Firms reported that transportation bottlenecks in trucking, and rail were the prime factors accounting for supply chain disruptions.

Supply managers named shortage of workers as the second most important factor producing supply disruptions, bottlenecks and delays.

Employment: The regional employment index remained significantly above growth neutral for November, but dropped to 61.1 from 66.1 in October.

"Despite healthy growth over the past year, compared to its pre-pandemic level, U.S. Bureau of Labor Statistics manufacturing employment data indicate that the region has lost 20,000 jobs, or 1.4%," said Goss.

Other November comments from supply mangers were:

- "Inventory is very low and orders are very high. Workforce is very hard to find. Where did all the people go?"

- "Supply management is over buying. It is similar to last year's consumer toilet paper shortage."

- "In the current shortage mentality, commercial entities are over forecasting, over buying, trying to over inventory. Seasoned supply management has seen this scenario play out before."

- "There will be a strong market correction. There is no good reason why we have a backlog of ships waiting to off load on the west coast."

Wholesale Prices: The wholesale inflation gauge for the month declined to an elevated 92.9 from October's 96.5. "Creighton's monthly survey is tracking the highest and most consistent inflationary pressures in more than a quarter of a century of conducting the survey," said Goss.

"According to the U.S. Bureau of Labor Statistics, commodity prices are up approximately 22.6% over the last 12 months with fuels expanding by 57.5%, farm products advancing by 18.5%, and metal products soaring by 45.5%.

Confidence: Looking ahead six months, economic optimism, as captured by the November Business Confidence Index climbed to a weak 46.2 from October's 37.0 which was its lowest level since the onset of COVID-19 in Quarter 1, 2020.

Inventories: The regional inventory index, reflecting levels of raw materials and supplies, sank to 52.0 from 64.4 in October.

According to one supply manager, "Nonseasoned supply managers have changed their mode of operations from 'just-in-time' to 'have a hunch, buy a bunch.'"

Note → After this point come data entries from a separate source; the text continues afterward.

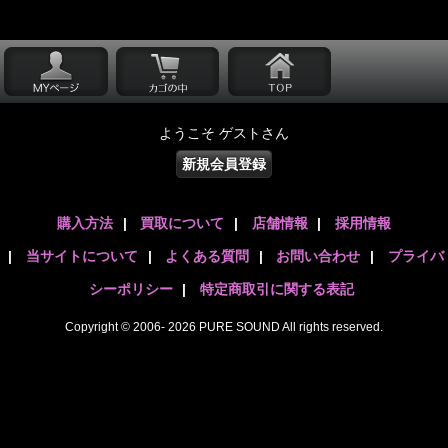
ようこそ ゲストさん
新規会員登録
購入方法
|
買取について
|
店舗情報
|
採用情報
|
当サイトについて
|
よくある質問
|
お問い合わせ
|
プライバ
シーポリシー
|
特定商取引に関する表記
Copyright © 2006- 2026 PURE SOUND All rights reserved.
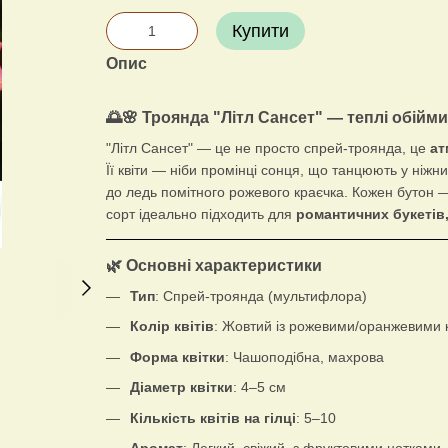
Купити
Опис
🌅🌸 Троянда "Літл Сансет" — теплі обійми 
"Літл Сансет" — це не просто спрей-троянда, це
ат
Її квіти — ніби промінці сонця, що танцюють у ніжни
до ледь помітного рожевого краєчка. Кожен бутон — 
сорт ідеально підходить для
романтичних букетів
🌿 Основні характеристики
Тип
: Спрей-троянда (мультифлора)
Колір квітів
: Жовтий із рожевими/оранжевими
Форма квітки
: Чашоподібна, махрова
Діаметр квітки
: 4–5 см
Кількість квітів на гілці
: 5–10
Аромат
: Легкий, свіжий, з фруктовими нотками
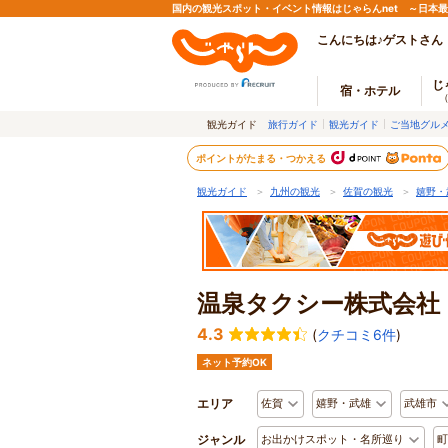
国内の観光スポット・イベント情報はじゃらんnet ～日本
こんにちは♪ゲストさん
じ
宿・ホテル
観光ガイド
旅行ガイド
観光ガイド
ご当地グル
ポイントがたまる・つかえる
観光ガイド
＞
九州の観光
＞
佐賀の観光
＞
嬉野・
温泉タクシー株式会社
4.3
(
クチコミ6件
)
ネット予約OK
エリア
佐賀
嬉野・武雄
武雄市
ジャンル
お出かけスポット・名所巡り
町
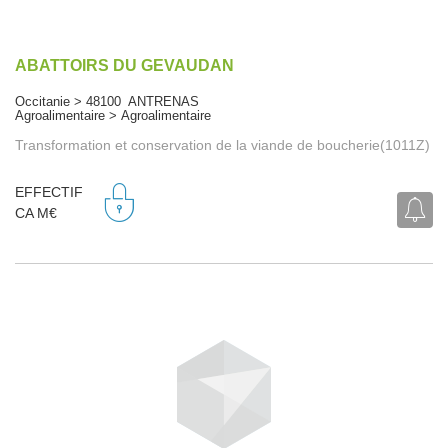
ABATTOIRS DU GEVAUDAN
Occitanie > 48100 ANTRENAS
Agroalimentaire > Agroalimentaire
Transformation et conservation de la viande de boucherie(1011Z)
EFFECTIF
CA M€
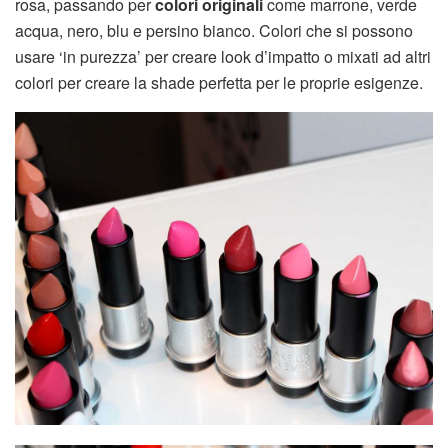
rosa, passando per
colori originali
come marrone, verde
acqua, nero, blu e persino bianco. Colori che si possono
usare ‘in purezza’ per creare look d’impatto o mixati ad altri
colori per creare la shade perfetta per le proprie esigenze.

Trade: Despite supply chain bottlenecks, regional export numbers were positive for the month. The new export orders index advanced to 56.7 from October's 53.3, while port delays sank the import reading to 50.1 from 57.9 in October.

Other survey components of the November Business Conditions Index were: new orders rose to 57.4 from 50.0 in October; the production or sales index plummeted to 53.7 from 70.4 in October; and the index reading for the speed of deliveries of raw materials and supplies climbed to 76.8 from October's 75.0. A higher reading indicates more supply chain disruptions and delays.

The Creighton Economic Forecasting Group has conducted the monthly survey of supply managers in nine states since 1994 to produce leading economic indicators of the Mid-America economy. States included in the survey are Arkansas, Iowa, Kansas, Minnesota, Missouri, Nebraska, North Dakota, Oklahoma and South Dakota.

The forecasting group's overall index, referred to as the Business Conditions Index, ranges between 0 and 100. An index greater than 50 indicates an expansionary economy over the course of the next three to six months.

The Business Conditions Index is a mathematical average of indices for new orders, production or sales, employment, inventories and delivery lead time. This is the same methodology, used since 1931 by the Institute for Supply Management (ISM), formerly the National Association of Purchasing Management. The Mid-America report is produced independently of the national ISM.

The November Business Conditions Index for North Dakota slumped below growth neutral to a regional low 49.6 from October's 52.4, also a regional low. Components of the overall index for November were: new orders at 55.6, production or sales at 49.2, delivery lead time at 68.9, employment at 47.4, and inventories at 26.8. According to U.S. Bureau of Labor Statistics, North Dakota's seasonally adjusted manufacturing employment was down by 700 jobs, or 2.6%, compared to its pre-pandemic level. Job gains for the state's nondurable goods producers, including food processors, were more than offset by losses for the state's durable goods manufacturers.